Alleluia, how the people cheer
And palm leaves rustle as the king draws near.
~ John Beavis
Entering Holy Week is an experience which is different for each person. I can remember being at a Taizé service during Lent some 8 or 9 years ago and asking a visiting monk if he enjoyed the service. His response was that he could not enjoy anything during Lent, which at the time I thought was really peculiar – surely the salvation that comes from Easter is something to rejoice? I now understand much better where he is coming from, having spent time meditating on the different meanings to be found in the events leading up the resurrection. But if there is one day which really is about rejoicing, then that day must be today!

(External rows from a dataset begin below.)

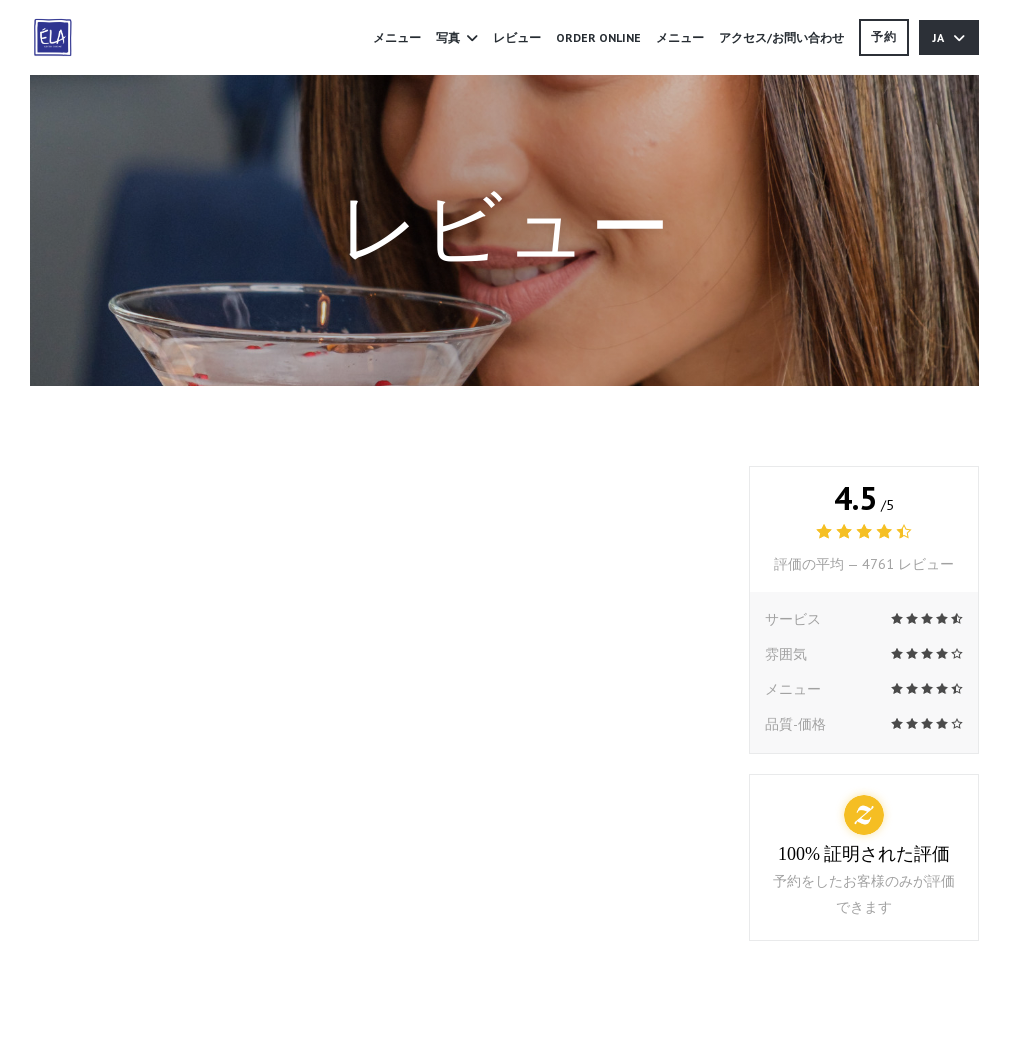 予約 (884, 36)
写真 (457, 37)
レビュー (517, 37)
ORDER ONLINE (598, 36)
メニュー (397, 37)
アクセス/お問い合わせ (781, 37) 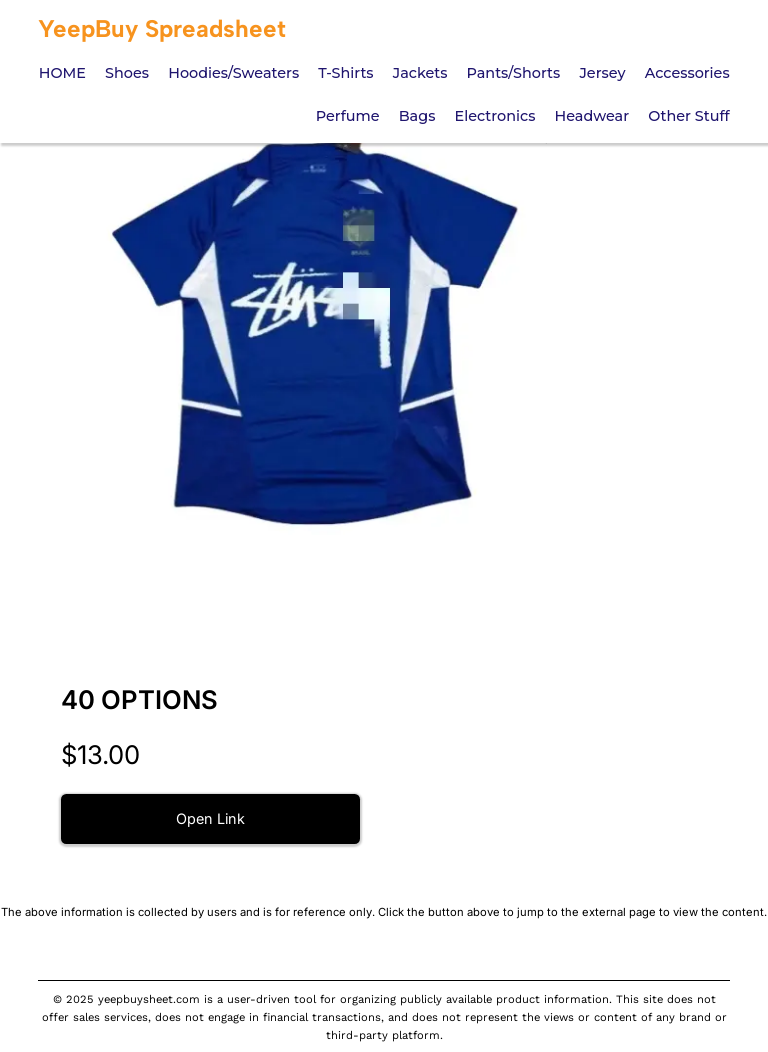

Picture this: a man arrives in a city riding a donkey. He is surrounded by his closest friends and followers, and there are crowds packing the streets to welcome him. He has achieved celebrity status and everyone is keen to get a look at him – those wanting healing, those to worship, those who want a revolution and those who are just curious. They lay both their cloaks and palm leaves on the ground to welcome the King just as they are commanded:
And you shall take to you on the first day the fruits of the fairest tree, and branches of palm trees, and boughs of thick trees, and willows of the brook: And you shall rejoice before the Lord your God. – Leviticus 23:40
There are different traditions surrounding the marking of Palm Sunday as with all Christian festivals and holy days. One, from the Orthodox Church, focuses on welcoming Christ into our lives on Palm Sunday, reminding its followers of the nearness of God. I really like this idea! Bringing the meaning of Palm Sunday into our own lives is simple in many ways:
When Christ entered into Jerusalem the people spread garments in the way: when He enters into our hearts, we pull off our own righteousness, and not only lay it under Christ’s feet but even trample upon it ourselves. – Augustus Toplady
Throughout the year we have opportunities to reflect on aspects of the Gospel, giving us the chance to try again and again to commit ourselves to God. Perhaps Palm Sunday is a chance for us to welcome Christ again; perhaps it is a chance to reaffirm our faith; perhaps it is a calling to think about the strength of our commitment to God; perhaps it is a time to celebrate before the pain of the crucifixion. However we use it, may it be a day of blessing for all!